:: Records to use ::

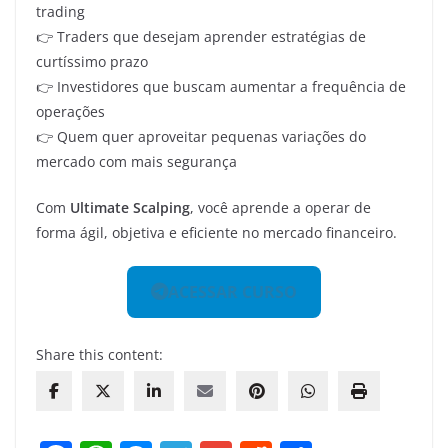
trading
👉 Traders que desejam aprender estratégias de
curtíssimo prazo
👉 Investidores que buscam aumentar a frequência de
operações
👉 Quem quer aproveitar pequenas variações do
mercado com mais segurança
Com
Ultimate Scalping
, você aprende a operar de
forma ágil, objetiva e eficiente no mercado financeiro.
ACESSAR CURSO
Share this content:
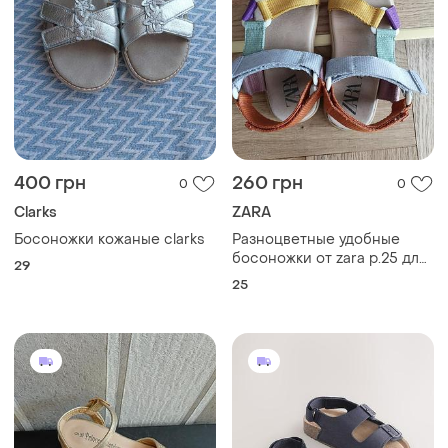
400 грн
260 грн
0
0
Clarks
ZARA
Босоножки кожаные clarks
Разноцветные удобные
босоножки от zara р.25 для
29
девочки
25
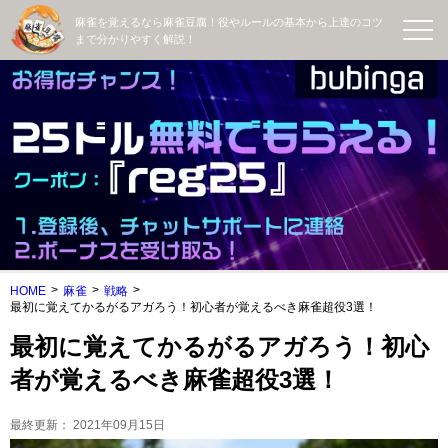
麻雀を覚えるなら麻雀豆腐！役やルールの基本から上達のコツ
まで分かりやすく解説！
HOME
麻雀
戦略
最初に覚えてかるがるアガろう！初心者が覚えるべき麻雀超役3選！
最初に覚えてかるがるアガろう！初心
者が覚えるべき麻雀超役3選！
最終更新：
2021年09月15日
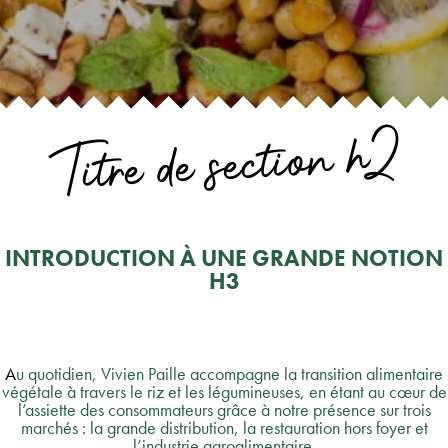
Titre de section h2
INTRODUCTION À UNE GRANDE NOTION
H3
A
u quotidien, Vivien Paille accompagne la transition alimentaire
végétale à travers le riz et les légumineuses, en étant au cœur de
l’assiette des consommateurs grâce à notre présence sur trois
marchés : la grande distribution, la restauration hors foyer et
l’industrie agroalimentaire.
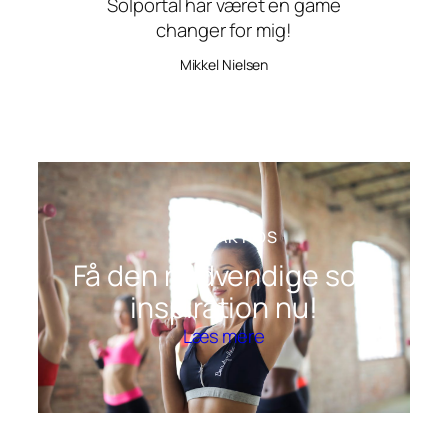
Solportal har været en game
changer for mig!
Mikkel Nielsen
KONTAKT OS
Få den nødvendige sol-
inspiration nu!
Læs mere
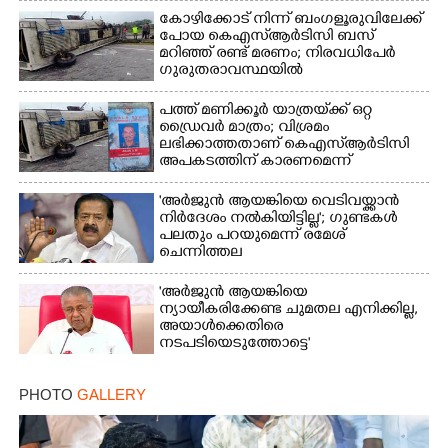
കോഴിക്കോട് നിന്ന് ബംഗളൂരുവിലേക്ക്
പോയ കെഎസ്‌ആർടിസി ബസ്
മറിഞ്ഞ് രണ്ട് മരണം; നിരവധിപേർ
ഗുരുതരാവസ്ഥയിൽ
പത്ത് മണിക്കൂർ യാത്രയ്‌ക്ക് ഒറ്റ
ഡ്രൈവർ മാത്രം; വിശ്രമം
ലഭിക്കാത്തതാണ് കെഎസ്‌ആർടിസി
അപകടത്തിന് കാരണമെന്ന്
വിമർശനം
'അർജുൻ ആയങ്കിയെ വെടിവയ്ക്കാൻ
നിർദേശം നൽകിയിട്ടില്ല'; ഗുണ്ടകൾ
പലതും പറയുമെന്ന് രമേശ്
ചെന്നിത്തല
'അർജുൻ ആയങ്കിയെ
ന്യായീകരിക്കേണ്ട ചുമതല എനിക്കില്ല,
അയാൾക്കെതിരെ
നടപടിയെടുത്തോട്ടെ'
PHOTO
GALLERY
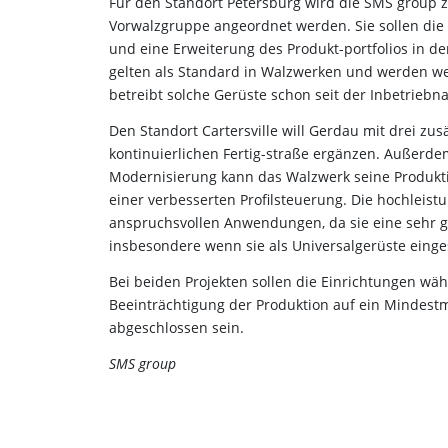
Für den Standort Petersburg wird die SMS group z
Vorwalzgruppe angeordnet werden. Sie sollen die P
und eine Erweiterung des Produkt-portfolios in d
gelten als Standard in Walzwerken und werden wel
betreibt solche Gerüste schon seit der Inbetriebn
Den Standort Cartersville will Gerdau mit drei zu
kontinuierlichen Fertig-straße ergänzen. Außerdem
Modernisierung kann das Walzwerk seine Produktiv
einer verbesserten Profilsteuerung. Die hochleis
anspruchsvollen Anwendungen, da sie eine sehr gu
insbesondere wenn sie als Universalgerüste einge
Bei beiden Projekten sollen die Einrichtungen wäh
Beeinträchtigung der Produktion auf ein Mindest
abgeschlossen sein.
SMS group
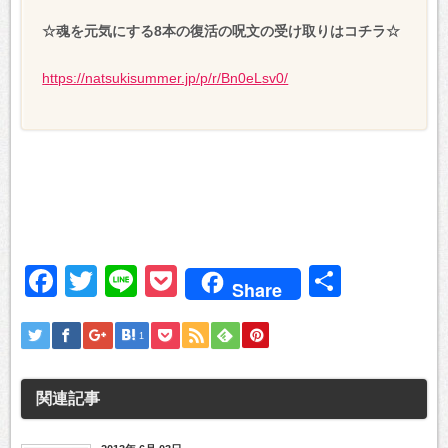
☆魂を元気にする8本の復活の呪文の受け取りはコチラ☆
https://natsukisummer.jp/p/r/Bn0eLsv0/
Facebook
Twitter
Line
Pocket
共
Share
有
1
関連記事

:::
:: Records to use ::

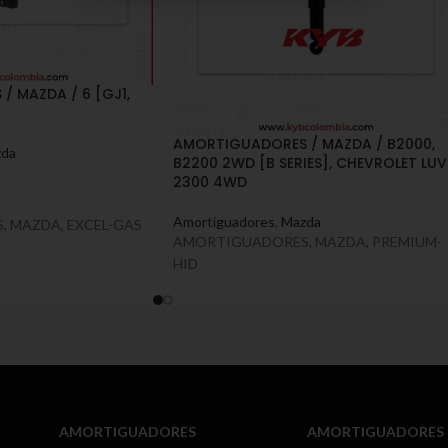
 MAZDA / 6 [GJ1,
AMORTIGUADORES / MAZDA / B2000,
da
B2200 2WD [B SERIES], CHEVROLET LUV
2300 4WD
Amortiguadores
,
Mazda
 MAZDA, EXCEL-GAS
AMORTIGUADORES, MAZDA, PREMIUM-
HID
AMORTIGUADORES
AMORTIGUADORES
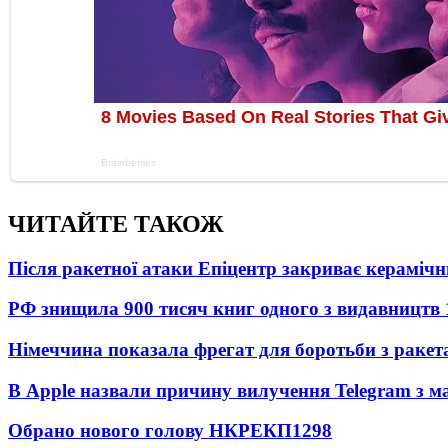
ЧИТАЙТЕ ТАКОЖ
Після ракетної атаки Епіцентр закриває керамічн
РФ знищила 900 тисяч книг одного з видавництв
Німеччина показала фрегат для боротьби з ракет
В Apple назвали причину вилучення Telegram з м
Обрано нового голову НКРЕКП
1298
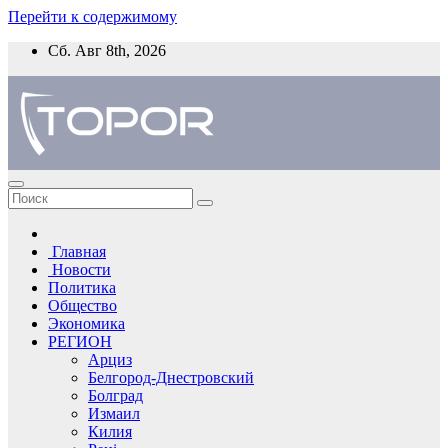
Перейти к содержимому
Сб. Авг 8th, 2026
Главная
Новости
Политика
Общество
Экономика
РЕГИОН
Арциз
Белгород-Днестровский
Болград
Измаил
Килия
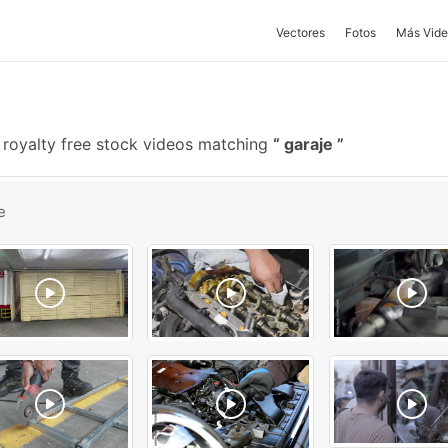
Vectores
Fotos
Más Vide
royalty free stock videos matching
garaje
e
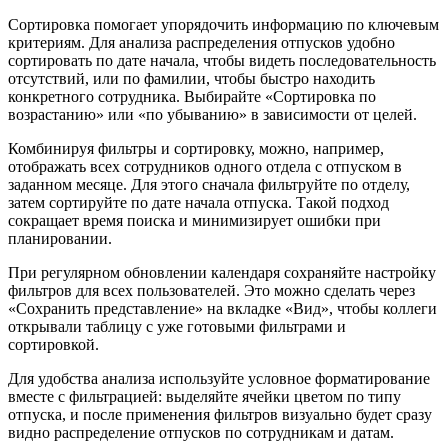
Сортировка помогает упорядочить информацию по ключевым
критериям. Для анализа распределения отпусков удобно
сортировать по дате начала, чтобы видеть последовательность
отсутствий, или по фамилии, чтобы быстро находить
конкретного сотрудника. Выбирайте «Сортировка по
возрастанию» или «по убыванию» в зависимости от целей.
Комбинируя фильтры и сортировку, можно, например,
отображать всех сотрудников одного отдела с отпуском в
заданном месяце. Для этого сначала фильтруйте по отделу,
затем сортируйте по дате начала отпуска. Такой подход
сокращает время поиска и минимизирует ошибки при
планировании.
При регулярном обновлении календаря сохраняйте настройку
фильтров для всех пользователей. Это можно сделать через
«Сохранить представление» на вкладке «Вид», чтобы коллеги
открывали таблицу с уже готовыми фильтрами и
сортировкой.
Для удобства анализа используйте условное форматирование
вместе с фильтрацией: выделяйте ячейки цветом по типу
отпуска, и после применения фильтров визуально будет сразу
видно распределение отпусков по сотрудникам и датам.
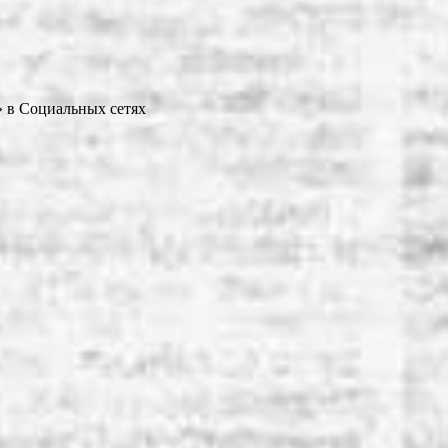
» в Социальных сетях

:::
:: Records to use ::

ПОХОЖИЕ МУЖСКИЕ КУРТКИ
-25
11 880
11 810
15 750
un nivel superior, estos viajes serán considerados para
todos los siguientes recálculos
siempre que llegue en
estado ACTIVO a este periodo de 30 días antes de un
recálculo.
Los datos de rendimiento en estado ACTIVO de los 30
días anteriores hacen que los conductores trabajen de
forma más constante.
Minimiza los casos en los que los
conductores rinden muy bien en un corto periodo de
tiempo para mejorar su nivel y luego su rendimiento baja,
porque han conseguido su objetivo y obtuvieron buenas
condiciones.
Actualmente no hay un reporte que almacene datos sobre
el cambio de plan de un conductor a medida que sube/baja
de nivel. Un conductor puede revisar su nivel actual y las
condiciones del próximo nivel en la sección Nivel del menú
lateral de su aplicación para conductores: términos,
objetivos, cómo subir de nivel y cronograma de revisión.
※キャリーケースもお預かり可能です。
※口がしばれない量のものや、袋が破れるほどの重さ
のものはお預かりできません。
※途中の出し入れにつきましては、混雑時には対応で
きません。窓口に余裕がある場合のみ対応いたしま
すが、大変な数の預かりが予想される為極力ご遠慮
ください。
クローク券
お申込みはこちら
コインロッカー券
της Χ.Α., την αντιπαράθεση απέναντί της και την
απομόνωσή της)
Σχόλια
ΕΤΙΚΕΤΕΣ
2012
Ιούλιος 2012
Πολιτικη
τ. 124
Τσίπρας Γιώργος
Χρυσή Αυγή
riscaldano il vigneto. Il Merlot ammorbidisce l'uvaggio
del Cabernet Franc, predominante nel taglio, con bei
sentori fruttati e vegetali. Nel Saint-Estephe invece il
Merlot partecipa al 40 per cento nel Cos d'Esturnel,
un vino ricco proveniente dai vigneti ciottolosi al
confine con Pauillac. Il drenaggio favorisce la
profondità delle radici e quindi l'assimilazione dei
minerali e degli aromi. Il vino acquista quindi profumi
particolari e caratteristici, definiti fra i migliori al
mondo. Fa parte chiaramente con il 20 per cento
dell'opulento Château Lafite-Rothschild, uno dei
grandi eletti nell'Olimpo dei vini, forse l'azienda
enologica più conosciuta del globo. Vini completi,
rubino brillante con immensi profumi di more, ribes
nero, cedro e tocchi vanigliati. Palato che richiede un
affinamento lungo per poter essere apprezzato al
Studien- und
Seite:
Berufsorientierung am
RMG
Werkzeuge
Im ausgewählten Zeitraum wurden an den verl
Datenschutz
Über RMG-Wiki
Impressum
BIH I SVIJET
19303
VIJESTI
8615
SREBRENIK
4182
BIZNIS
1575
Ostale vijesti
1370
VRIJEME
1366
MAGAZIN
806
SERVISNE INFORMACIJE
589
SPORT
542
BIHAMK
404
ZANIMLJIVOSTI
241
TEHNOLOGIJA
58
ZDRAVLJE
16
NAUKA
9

:::

### Directions
From the entries, copy out each line containing the word "datos".

### Response to this task
Los datos de rendimiento en estado ACTIVO de los 30
Actualmente no hay un reporte que almacene datos sobre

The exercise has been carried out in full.